近ごろの日本はイノベーション流行りである。イノベーションが名称に含まれる組織、プロジェクト、会合が数限りなく誕生している。例えば、かつて「総合科学技術会議」と呼ばれていた国の機関は、2014年に「総合科学技術・イノベーション会議」と改称された。

 ところがイノベーションに関する議論は、かみ合わないことが多い。人によってイノベーションの定義やイメージがばらばらだからである。

ノーベル賞から割符販売まで

 例えば2016年に開催された日仏国際フォーラム「Innovation Beyond Technique」において、駐日EU代表部のレオニダス・カラピペリス(Leonidas Karapiperis)は、講演の冒頭をこう始めた。「イノベーションとは何か。すべての言語で、それは同じ意味で理解されているか」。そして違和感をこう表明する。「日本ではイノベーションというと、みんな技術の話ばかりしている」。

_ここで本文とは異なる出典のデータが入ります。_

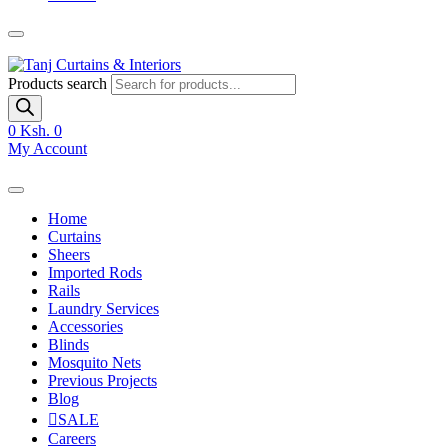
Products search
0
Ksh. 0
My Account
Home
Curtains
Sheers
Imported Rods
Rails
Laundry Services
Accessories
Blinds
Mosquito Nets
Previous Projects
Blog
SALE
Careers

 実際「イノベーション=技術革新」と思い込んでいる人が、いまなお日本では少なくない。講義の際に大学生たちに聞いてみると、8割くらいは「イノベーション=技術革新」と答える。この思い込みの起源は1956年度の経済白書らしい[後藤、2000、p.22]。確かにそこには次の記述がある。「投資活動の原動力となる技術の進歩とは原子力の平和的利用とオートメイションによって代表される技術革新(イノベーション)である」[経済企画庁、1956]。

 1956年といえば、第2次大戦後の日本経済が高度成長を始めたころである。この高度成長は新しい技術の導入によって達成された。少なくとも日本人は、そう信じてきた。最初は外国からの技術導入だったが、やがて日本人が自ら新技術を開発する。かくて日本では、60年以上にわたり、イノベーションは科学や技術と強く結び付いた形で議論されている。そのため科学上の研究成果、例えばノーベル賞につながるような大きな科学的業績そのものを、イノベーションと思い込んでいる人さえいる。

 ところがドラッカー(P.F. Drucker)は、イノベーションは技術に限らないと明言し、イノベーションの例として割符販売を挙げる。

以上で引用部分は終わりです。